WHAT IS BEING ASKED:
Locate the line bearing "contratación, consultas realizadas" in the material below, then reproduce it and each following line up to and including the line bearing "Metropolitana de Santiago".

TASK MATERIAL:
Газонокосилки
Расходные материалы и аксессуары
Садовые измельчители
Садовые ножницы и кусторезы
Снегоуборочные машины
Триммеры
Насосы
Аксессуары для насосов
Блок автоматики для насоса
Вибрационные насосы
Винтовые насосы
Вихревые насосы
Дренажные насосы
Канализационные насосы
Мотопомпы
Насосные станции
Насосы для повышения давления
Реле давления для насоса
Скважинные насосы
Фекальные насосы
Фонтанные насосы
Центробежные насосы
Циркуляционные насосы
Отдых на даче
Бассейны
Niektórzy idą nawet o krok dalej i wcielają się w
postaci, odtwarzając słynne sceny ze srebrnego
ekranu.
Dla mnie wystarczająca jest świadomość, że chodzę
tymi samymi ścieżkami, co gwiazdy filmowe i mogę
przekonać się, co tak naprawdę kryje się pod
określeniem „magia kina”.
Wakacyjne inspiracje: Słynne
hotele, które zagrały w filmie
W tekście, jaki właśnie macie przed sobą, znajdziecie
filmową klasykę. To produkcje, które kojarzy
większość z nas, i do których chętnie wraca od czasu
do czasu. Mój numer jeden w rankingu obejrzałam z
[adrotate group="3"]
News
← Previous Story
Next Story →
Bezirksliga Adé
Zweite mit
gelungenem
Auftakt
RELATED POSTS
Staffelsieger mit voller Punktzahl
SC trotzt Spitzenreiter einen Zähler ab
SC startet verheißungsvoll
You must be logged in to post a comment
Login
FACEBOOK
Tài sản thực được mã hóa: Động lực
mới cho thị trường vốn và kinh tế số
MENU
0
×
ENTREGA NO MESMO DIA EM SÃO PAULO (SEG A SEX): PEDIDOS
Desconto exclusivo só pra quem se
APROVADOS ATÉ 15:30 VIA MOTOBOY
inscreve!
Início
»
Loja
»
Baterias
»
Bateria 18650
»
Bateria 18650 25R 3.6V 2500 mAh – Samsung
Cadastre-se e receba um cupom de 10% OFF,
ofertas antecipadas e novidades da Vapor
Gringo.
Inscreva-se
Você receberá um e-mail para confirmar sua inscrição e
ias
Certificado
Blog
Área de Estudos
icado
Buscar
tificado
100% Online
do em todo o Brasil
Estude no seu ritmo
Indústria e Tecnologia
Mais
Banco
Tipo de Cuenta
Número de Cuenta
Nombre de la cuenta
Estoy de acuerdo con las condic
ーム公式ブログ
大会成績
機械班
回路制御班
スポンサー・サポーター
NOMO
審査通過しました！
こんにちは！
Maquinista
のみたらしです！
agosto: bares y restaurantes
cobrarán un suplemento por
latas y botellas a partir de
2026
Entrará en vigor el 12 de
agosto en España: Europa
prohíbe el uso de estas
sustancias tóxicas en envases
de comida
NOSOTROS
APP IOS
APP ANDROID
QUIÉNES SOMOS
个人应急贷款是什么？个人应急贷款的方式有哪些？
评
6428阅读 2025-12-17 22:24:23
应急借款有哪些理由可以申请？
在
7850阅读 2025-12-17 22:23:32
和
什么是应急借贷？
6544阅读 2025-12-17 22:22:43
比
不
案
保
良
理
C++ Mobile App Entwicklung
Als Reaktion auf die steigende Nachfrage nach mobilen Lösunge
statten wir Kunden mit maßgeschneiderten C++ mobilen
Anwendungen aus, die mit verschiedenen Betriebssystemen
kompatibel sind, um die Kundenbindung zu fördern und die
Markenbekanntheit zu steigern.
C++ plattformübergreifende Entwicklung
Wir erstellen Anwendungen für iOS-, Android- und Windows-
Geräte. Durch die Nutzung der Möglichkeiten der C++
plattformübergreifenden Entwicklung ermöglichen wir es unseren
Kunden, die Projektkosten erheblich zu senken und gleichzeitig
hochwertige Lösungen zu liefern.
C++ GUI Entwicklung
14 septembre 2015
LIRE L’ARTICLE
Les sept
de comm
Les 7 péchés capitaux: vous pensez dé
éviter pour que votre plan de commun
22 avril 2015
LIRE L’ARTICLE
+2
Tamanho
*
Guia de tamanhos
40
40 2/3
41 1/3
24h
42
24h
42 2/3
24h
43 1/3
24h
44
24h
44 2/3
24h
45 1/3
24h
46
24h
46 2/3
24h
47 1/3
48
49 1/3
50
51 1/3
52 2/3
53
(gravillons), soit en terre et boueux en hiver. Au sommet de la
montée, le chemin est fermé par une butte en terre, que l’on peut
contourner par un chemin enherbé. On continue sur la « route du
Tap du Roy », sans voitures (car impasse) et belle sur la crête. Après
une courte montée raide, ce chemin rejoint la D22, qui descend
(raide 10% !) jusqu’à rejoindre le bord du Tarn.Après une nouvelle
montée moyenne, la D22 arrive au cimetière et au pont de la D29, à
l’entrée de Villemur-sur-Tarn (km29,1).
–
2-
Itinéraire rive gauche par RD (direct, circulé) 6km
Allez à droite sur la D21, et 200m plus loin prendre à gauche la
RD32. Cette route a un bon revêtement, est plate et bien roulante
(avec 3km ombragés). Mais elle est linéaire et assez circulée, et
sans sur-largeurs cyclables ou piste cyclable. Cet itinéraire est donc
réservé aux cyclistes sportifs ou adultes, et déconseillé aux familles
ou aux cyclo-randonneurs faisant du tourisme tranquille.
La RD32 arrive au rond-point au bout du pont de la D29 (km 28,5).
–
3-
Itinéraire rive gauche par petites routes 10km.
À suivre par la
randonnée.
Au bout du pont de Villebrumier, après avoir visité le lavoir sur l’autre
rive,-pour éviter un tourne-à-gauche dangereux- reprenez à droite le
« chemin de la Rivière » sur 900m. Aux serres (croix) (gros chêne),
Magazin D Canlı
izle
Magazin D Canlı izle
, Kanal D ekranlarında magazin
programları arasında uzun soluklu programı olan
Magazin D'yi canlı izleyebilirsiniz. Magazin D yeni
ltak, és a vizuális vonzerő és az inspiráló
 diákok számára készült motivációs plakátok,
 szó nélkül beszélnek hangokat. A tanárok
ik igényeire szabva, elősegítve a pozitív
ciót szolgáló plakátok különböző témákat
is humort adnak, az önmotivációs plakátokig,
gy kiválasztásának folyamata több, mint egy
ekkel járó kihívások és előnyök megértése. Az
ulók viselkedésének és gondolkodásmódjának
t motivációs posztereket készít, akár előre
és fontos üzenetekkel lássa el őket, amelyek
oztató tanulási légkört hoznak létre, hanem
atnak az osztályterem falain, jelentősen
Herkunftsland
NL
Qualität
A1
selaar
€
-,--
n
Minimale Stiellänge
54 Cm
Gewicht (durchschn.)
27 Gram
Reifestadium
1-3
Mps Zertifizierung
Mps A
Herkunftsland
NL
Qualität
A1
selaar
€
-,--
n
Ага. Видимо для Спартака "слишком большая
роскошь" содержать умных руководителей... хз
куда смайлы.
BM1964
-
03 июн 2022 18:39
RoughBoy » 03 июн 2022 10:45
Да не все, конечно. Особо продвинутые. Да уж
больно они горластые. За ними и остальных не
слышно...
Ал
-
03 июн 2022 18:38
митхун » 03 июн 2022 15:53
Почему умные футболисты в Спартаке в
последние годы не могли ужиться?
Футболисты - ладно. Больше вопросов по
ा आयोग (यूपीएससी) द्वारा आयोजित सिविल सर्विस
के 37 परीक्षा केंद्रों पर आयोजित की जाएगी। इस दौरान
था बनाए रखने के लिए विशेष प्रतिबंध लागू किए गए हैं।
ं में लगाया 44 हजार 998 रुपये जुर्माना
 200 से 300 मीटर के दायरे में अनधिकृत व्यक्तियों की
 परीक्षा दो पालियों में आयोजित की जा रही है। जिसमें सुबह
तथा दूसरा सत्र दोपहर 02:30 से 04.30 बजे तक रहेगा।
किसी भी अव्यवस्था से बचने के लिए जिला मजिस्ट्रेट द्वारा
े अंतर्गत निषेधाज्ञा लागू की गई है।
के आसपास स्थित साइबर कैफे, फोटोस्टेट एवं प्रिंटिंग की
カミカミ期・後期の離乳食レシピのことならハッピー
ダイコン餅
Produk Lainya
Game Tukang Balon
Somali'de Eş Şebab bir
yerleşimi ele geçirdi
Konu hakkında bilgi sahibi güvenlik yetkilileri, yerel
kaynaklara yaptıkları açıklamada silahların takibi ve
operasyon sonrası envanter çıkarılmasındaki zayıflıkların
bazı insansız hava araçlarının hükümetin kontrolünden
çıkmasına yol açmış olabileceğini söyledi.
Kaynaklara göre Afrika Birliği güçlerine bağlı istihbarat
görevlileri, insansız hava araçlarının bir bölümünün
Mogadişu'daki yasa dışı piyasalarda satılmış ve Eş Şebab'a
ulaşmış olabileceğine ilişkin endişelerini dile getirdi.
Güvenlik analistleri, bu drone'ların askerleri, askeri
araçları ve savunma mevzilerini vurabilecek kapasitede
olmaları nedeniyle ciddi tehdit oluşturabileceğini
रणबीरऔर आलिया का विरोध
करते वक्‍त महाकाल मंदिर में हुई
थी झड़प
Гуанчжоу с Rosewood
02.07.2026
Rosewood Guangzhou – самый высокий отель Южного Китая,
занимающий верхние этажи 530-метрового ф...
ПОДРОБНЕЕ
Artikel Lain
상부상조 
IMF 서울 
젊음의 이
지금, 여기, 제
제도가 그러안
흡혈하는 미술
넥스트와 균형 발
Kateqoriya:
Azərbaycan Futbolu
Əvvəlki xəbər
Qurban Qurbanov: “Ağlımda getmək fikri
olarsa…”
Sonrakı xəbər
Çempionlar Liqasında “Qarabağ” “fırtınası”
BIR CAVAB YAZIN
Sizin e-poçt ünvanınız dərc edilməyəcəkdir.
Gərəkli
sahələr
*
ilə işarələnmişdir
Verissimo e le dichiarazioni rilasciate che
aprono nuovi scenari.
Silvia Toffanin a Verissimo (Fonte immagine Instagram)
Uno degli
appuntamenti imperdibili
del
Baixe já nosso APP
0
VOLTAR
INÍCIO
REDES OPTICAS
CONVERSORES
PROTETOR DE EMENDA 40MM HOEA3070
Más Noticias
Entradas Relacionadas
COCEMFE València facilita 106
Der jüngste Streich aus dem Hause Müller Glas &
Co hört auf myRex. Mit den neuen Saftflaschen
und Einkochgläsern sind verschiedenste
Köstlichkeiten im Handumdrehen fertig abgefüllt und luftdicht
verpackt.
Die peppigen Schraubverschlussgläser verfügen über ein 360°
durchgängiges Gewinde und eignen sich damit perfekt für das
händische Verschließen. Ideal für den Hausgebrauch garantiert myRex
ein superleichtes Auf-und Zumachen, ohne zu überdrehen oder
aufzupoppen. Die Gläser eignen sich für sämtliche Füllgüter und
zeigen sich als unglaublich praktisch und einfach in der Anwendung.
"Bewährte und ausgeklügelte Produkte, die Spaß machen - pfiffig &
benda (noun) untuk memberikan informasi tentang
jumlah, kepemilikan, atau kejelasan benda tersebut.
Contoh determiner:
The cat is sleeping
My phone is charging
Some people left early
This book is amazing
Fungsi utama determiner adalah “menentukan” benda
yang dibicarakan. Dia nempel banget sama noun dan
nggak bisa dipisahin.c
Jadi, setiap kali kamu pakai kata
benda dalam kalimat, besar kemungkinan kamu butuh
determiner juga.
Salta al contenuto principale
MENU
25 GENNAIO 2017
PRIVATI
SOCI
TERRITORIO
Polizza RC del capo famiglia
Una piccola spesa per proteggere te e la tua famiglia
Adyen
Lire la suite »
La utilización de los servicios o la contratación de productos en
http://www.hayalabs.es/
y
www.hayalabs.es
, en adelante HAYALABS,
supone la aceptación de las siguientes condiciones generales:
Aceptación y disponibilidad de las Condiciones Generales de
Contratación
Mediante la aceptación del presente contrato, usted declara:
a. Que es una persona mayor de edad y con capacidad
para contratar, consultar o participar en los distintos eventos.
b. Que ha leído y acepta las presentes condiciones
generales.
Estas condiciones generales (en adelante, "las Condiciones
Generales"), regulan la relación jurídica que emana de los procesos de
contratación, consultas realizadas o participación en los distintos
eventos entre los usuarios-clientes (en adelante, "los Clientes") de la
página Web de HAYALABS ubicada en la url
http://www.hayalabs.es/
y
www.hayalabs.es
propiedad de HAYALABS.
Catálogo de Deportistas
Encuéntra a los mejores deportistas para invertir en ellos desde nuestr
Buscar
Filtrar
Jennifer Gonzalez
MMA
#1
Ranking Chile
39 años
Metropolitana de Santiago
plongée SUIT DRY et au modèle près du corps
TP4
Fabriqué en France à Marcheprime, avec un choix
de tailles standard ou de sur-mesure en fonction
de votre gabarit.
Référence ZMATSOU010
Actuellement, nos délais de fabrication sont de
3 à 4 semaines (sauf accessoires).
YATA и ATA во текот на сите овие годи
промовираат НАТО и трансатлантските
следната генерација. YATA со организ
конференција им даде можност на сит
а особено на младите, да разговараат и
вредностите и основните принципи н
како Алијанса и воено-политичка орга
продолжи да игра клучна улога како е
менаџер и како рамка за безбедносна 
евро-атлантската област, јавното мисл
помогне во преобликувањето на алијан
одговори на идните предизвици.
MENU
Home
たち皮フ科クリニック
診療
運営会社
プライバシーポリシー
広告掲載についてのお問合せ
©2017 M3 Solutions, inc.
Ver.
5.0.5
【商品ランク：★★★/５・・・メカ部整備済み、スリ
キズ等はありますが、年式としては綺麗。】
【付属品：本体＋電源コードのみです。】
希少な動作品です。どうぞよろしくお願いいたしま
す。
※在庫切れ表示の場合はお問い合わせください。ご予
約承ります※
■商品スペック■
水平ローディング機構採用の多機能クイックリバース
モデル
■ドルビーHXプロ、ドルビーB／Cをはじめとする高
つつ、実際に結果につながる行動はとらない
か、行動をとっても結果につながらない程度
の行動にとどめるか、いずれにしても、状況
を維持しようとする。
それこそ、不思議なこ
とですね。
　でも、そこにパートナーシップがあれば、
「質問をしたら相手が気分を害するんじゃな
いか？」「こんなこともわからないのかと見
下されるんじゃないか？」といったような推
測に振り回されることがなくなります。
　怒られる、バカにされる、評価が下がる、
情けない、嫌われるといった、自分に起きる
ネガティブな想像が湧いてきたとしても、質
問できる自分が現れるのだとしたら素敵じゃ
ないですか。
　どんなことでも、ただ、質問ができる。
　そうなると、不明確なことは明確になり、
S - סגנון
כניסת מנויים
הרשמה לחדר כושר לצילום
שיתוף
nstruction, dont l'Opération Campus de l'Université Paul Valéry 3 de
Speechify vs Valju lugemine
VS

SOLUTION:
contratación, consultas realizadas o participación en los distintos
eventos entre los usuarios-clientes (en adelante, "los Clientes") de la
página Web de HAYALABS ubicada en la url
http://www.hayalabs.es/
y
www.hayalabs.es
propiedad de HAYALABS.
Catálogo de Deportistas
Encuéntra a los mejores deportistas para invertir en ellos desde nuestr
Buscar
Filtrar
Jennifer Gonzalez
MMA
#1
Ranking Chile
39 años
Metropolitana de Santiago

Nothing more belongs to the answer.